The answers to these questions are not matters of rocket science. Intensive legal training is not a necessary pre-requisite to reaching the correct conclusions. While the first question has legal elements, it is not difficult for a non-lawyer to grasp that some evidence — eg, what someone who did not see an event says about it — may not have great probative value. While the second question involves value judgments, only a small proportion of cases involve factual disputes where the evidence is finely balanced. The third question will usually only be asked if something seems amiss after the first two have been asked.
Credibility assessments can sometimes be at the heart of tribunal decisions.9 Decision-makers called upon to make findings must strive to do so in a way which explains, in a logical manner, why one version has been preferred. The High Court has repeatedly said that findings must be rational, and logical.10
Recent cases show that credit findings must, if possible, rely upon something tangible than things like demeanour alone which should now, if possible, be avoided. Corroboration in some form is now, as it were, queen.
If one party’s or witnesses’ version is to be preferred, you must say why.11 It is not sufficient just to set out one party’s version and evidence, and then the other party’s and then simply assert that having seen or heard or considered them, the decision is in favour of one or the other.12
Adequate reasons require, again, that the unsuccessful or disbelieved party can see why you have not accepted their factual contentions.

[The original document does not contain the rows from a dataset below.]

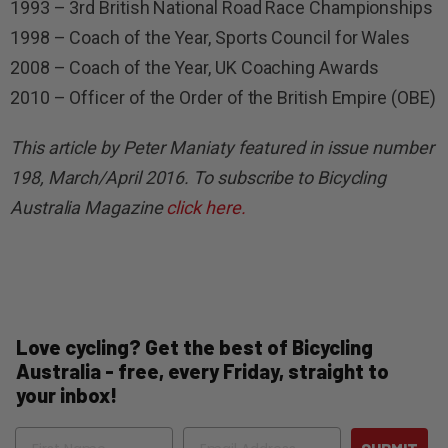
1993 – 3rd British National Road Race Championships
1998 – Coach of the Year, Sports Council for Wales
2008 – Coach of the Year, UK Coaching Awards
2010 – Officer of the Order of the British Empire (OBE)
This article by Peter Maniaty featured in issue number
198, March/April 2016. To subscribe to Bicycling
Australia Magazine
click here.
Love cycling? Get the best of Bicycling
Australia - free, every Friday, straight to
your inbox!
Name
Email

Appeal courts and tribunals can and will interfere if the basis of factual findings is not apparent.13
I acknowledge, again, that in the kinds of matters falling to be determined by administrative decision-makers there is sometimes limited scope, or sparse material, upon which to make these decisions. The cases, especially the decisions of the High Court in the past two decades, probably add to your burdens: in particular, if you are confronted with a decision in which credit or factual findings are critical and you do not have sufficient material to make them, an obligation may arise to alert the parties to the problem and invite them to make further submissions, or present further evidence.
Justice Alan Wilson
Footnotes
- Provisions which had their genesis in s 28 of the Administrative Appeals Tribunal Act 1975 (Cth).
- QCAT Act s 158.
- Ibid 159.
- Ibid 160.
- Ibid 21(2).
- Rashid v Minister for Immigration [2007] FCAFC 25 at [18] per Heerey, Stone and Edmonds JJ.
- Commission for Children and Young People and Child Guardian Act 2000 (Qld).
- This is the classic test first set out by Glass J in Azzopardi v Tasman UEB Industries (1985) 4 NSWLR 139 at 155-6.
- Applicant NAFF of 2002 v Minister for Immigration (2004) 221 CLR 1, at 26.
- Re Minister for Immigration and Multicultural Affairs; Ex parte Applicant S20/2002 (2003) 198 ALR 59; Minister for Immigration and Multicultural and Indigenous Affairs v SGLB (2004) 207 ALR 12.
- Sir Harry Gibbs, ‘Judgment Writing’ (1993) 67 ALJ 494 at 497.
- Goodrich Aerospace v Arsic (2006) 66 NSWLR 186 at [28] per Ipp J.
- Fox v Percy (2003) 214 CLR 118; CSR Limited v Della Maddalena (2006) 80 ALJR 458 at 465.